Stored data entries
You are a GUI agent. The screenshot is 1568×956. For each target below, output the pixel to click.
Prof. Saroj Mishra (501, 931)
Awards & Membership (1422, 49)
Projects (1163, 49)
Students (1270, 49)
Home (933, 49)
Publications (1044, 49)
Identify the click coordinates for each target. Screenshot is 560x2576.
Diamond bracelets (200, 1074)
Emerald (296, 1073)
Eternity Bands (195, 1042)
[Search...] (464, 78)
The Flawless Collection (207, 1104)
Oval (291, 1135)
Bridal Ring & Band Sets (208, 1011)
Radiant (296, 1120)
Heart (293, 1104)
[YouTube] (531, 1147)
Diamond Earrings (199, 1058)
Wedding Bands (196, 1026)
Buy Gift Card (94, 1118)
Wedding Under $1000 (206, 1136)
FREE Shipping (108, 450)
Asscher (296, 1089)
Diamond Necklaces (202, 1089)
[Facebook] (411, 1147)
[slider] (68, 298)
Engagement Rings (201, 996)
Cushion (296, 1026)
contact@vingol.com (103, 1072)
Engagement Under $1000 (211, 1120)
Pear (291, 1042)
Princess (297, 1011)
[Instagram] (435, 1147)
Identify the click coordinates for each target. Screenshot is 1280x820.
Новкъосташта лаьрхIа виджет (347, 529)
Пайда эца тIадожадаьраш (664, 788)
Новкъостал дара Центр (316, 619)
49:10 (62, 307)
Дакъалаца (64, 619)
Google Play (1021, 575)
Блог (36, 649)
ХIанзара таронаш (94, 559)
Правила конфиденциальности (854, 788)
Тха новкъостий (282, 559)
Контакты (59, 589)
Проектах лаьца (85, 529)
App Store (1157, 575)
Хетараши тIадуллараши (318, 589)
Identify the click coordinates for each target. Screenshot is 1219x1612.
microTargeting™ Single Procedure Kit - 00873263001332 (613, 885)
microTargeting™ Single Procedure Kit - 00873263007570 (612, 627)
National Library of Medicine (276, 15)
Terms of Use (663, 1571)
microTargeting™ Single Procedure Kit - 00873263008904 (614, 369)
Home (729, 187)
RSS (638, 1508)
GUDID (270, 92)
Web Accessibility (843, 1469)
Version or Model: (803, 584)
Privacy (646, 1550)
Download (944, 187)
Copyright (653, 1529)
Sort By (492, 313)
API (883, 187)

__About this exercise__
Quote the data above from the line containing "Diamond Necklaces (202, 1089)" to the line containing "Web Accessibility (843, 1469)", inclusive, and stop.

__Exercise solution__
Diamond Necklaces (202, 1089)
[Facebook] (411, 1147)
[slider] (68, 298)
Engagement Rings (201, 996)
Cushion (296, 1026)
contact@vingol.com (103, 1072)
Engagement Under $1000 (211, 1120)
Pear (291, 1042)
Princess (297, 1011)
[Instagram] (435, 1147)
Identify the click coordinates for each target. Screenshot is 1280x820.
Новкъосташта лаьрхIа виджет (347, 529)
Пайда эца тIадожадаьраш (664, 788)
Новкъостал дара Центр (316, 619)
49:10 (62, 307)
Дакъалаца (64, 619)
Google Play (1021, 575)
Блог (36, 649)
ХIанзара таронаш (94, 559)
Правила конфиденциальности (854, 788)
Тха новкъостий (282, 559)
Контакты (59, 589)
Проектах лаьца (85, 529)
App Store (1157, 575)
Хетараши тIадуллараши (318, 589)
Identify the click coordinates for each target. Screenshot is 1219x1612.
microTargeting™ Single Procedure Kit - 00873263001332 (613, 885)
microTargeting™ Single Procedure Kit - 00873263007570 (612, 627)
National Library of Medicine (276, 15)
Terms of Use (663, 1571)
microTargeting™ Single Procedure Kit - 00873263008904 (614, 369)
Home (729, 187)
RSS (638, 1508)
GUDID (270, 92)
Web Accessibility (843, 1469)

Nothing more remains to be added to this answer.